Бабук грудью коня разорвал крепкое кольцо казаков, вплотную подъехал к Табуну, смерил князца быстрым презрительным взглядом.

— Ты Табун? Тьфу! — через губу сплюнул Бабук и с силой вытянул плеткой киргизского князца по сгорбленной узкой спине.

Табун покачнулся в седле и сразу обмяк, и в ожидании нового удара безропотно втянул голову в плечи.

20

Сломленный многими нелегкими годами и стремительным монгольским вторжением в Киргизскую степь, начальный князь Ишей снова, казалось бы, с ничего, расхворался и слег в постель. И опять в его окуренной можжевельником Большой юрте в присутствии самых близких родственников больного неистово камлал великий шаман Айдыр. Он с яростью бил колотушкой в басовитый бубен, неистово кружился вокруг костра, выкрикивая одному ему понятные слова. Захлебывался от удара бубен, на разные голоса звенели колокольцы и железки на кожаном кафтане шамана, хлопали по шаманским лопаткам привязанные сзади крылья горного орла.

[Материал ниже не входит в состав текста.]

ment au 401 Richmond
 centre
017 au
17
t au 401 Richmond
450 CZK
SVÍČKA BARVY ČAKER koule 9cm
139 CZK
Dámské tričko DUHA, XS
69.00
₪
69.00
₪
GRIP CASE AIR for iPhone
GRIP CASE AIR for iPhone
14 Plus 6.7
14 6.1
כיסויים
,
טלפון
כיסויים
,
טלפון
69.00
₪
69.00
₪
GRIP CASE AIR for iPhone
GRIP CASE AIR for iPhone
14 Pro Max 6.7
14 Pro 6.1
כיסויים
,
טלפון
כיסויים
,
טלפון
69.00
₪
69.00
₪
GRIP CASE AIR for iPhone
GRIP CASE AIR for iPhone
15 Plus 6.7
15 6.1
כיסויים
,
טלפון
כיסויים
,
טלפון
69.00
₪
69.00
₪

Жены, сыновья и дочери Ишея с суеверным трепетом и страхом следили за всемогущим вещим Айдыром, который ветром несся через многие горы и степи за злыми и добрыми духами. Одних он ласково уговаривал помогать Ишею, других — не делать ему плохого.

В юрту заносило пьянящий запах требухи и парного мяса. По требованию шамана в жертву духам предназначалась любимая лошадь Ишея. Старики перед входом в юрту разделывали ее кривыми острыми ножами, чтобы сегодня же без остатка съесть на празднике по случаю скорого выздоровления больного.

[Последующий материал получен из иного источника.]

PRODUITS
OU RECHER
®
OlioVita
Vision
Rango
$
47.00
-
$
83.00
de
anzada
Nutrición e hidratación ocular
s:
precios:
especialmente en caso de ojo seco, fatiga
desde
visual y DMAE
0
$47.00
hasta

Ишей не видел вскинутую на жерди гнедую шкуру убитого скакуна, не слышал ни тяжелых вздохов бубна, ни гортанных выкриков известного шамана. Откинувшись на подушки, он думал о судьбе подвластной ему степи. Он любил эту степь, как ребенок любит свою мать и юноша — свою возлюбленную. Он не изменил родной степи: здесь он появился на свет и здесь умирает.

О злой бог Эрлик-хан, как жестокосерд ты, выбрав для Ишеевой смерти время больших испытаний, выпавших на долю народа. Разве тебе не известно, что монголы пограбили многие улусы тубинцев, езерцев и алтырцев? Только предприимчивость Ишея спасла от той же участи алтысар. Почему ты, о Эрлик, не наслал смерть на сильного и лукавого Алтын-хана, который еще не раз разбоем придет в Киргизскую степь! Кто сможет противостоять ему, когда не станет Ишея?

О мудрый Номча, ты завещал вечную борьбу с русскими. Но ты не сказал, как быть с джунгарами и монголами, принесшими в степь не меньше, а больше горя. Не потому ли половина народа откачнулась к Белому царю?

Мудрый Номча умел собирать воедино разноязыкие улусы Киргизской земли. Воинственные алтысары ему обязаны своим господством над всеми племенами и родами. Почему же он не сказал, как обуздывать строптивых, непокорных князцов, каждый из которых умеет видеть лишь свою выгоду?

А Кочебай, старший брат, клявшийся в год Зайца на верность Москве, почему он дал совет князцам присягать русским, а сам откочевал подальше от городов — на таежную речку Ою? У него в юрте висела шкура снежного барса, и он сам был подобен барсу, когда врубался в боевые порядки врагов. Почему же он не решил судьбы степи, а заставил Ишея в эти скорбные лета решать ее? Кочебай умирал спокойно, почему же Ишей должен кончаться в душевных муках, заботясь о том, что будет завтра с его народом?..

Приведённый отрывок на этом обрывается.